Baker lived in Paris from 1906 – 1909, and it was during this time that she began working with pastels (Memorial Exhibition catalog). Though she did not reside at the American Girls' Art Club, she exhibited her miniatures, each one just about 3 inches in circumference, at the Club's annual show in 1909. She was hailed by French critics, who especially admired "the delicacy and fineness of her technique" (Cowles 404). Her portrait of sculptor Edward Warren Sawyer received an honorable mention at the 1909 Salon des artistes français. Baker exhibited other paintings and miniatures at various Salons from 1907 – 1911 and her work was also shown at the Royal Academy in London.

Martha Baker's time in Paris was transformational, as the subdued and monochromatic palettes of her earlier works were replaced by brighter, more vivid colors in her later "modern" pieces (Greenhouse). After three years abroad, she returned to Chicago and continued her career in the United States.

 

Martha Susan Baker, "An Art Student of Paris," watercolor on ivory miniature, 1899. The Cleveland Museum of Art
Martha Baker, "The Blue Gown," Portrait of Ethel Coe, watercolor on ivory, 1899, Cleveland Museum of Art. The miniature won a bronze medal at the St. Louis World's Fair in 1904

"The prominent Spanish painter Joaquin Sorolla y Bastida, who visited Chicago in 1909 and again in 1911, declared Baker the foremost miniature painter of modern times" (Bartman). Three of her pastels and two of her watercolor miniatures were exhibited at the Art Institute of Chicago's Twenty-Third Annual Exhibition of Water-Colors, Pastels and Miniatures by American Artists in spring 1911 (cf. Catalog entries no. 10, 11, 12, 13, 14), just months before Baker's untimely death:

  • "Portrait of Miss Marion Tooker," miniature lent by Mrs. B.F. Felix [Marion Farwell Tooker was a former resident at 4 rue de Chevreuse and an exhibitor at the 1910 AWAA show]
  • "Portrait of Mrs. C.E.B.," pastel
  • "Miss Virginia Wagner," pastel
  • "Portrait of Señora Sorolla," miniature lent by Joaquin Sorolla y Bastida
  • "Miss Virginia Clark," pastel
Martha Baker, "Twilight no. 2 1898," 1898, watercolor, Smithsonian American Art Museum

In addition to her miniatures and pastels, Baker also painted murals (Fine Arts Building, Chicago), larger portraits, and abstract landscapes. The Smithsonian American Art Museum owns one of her early landscapes, "Twilight no. 2 1898."

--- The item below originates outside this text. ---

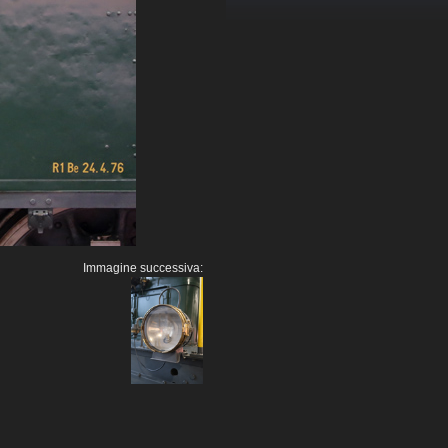
Immagine successiva:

Baker died of appendicitis in Chicago on December 21, 1911 on the eve of her fortieth birthday. Soon after, the Art Institute of Chicago mounted a memorial exhibition of more than fifty of her works, including 17 miniatures, 15 oil paintings, and two sketches of the Luxembourg gardens.

 

Martha Baker, Portrait of Carl Van Vechten, oil painting, 1906, NYPL Digital Collections

Sources

  • Sources

  • Bartman, Ashley. Digital description of "The Blue Gown," Cleveland Museum of Art.
  • Catalog, Annual Exhibition of the Art Students League of Chicago, March 5, 1903, pp. 1-14.
  • Catalog, A Memorial Exhibition of Works by the Late Martha S. Baker: At the Art Institute of Chicago, Oct. 1 to 23, 1912. Art Institute of Chicago.
  • Catalog, Twenty-Third Annual Exhibition of Water-Colors, Pastels and Miniatures by American Artists, May 9 - June 7, 1911. Art Institute of Chicago
  • Cowles, Miss Kilbourne. "American Girls Students in Paris." The Advance, vol. 57, no. 2266, April 1, 1909, p. 404.
  • Greenhouse, Wendy. "Martha Baker," M. Christine Schwartz Collection, 2020.